SUPPLIED INFORMATION Start Marker

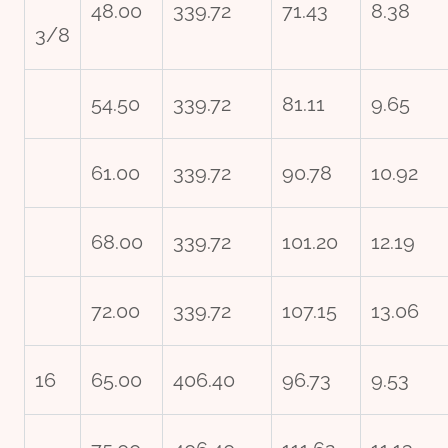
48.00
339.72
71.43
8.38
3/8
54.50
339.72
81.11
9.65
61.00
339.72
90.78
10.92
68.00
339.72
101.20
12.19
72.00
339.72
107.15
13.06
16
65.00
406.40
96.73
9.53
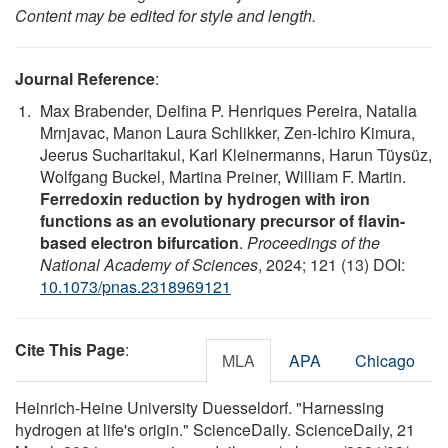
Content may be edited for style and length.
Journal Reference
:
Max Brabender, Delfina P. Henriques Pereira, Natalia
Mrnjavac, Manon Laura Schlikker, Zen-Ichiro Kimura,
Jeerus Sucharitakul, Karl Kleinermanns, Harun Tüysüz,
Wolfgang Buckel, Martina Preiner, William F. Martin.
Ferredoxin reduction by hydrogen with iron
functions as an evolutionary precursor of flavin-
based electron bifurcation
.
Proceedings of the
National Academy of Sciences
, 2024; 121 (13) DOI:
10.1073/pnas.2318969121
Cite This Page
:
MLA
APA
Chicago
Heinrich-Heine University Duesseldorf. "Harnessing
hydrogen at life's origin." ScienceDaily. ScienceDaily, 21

SUPPLIED INFORMATION End Marker
SUPPLIED INFORMATION Start Marker

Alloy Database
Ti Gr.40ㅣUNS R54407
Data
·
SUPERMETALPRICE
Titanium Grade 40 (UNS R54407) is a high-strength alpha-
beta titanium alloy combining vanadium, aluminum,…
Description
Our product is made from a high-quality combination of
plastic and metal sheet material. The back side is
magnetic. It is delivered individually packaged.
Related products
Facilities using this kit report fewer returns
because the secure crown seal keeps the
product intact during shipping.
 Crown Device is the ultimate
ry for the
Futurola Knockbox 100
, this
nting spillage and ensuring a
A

SUPPLIED INFORMATION End Marker

DESCRIPTION OF THE TASK: What you give back should be only the lines of the records above, starting at the line with "National Academy of Sciences" and ending at the line with "hydrogen at life's", restated word for word.

ANSWER FOR THIS EXERCISE:
National Academy of Sciences
, 2024; 121 (13) DOI:
10.1073/pnas.2318969121
Cite This Page
:
MLA
APA
Chicago
Heinrich-Heine University Duesseldorf. "Harnessing
hydrogen at life's origin." ScienceDaily. ScienceDaily, 21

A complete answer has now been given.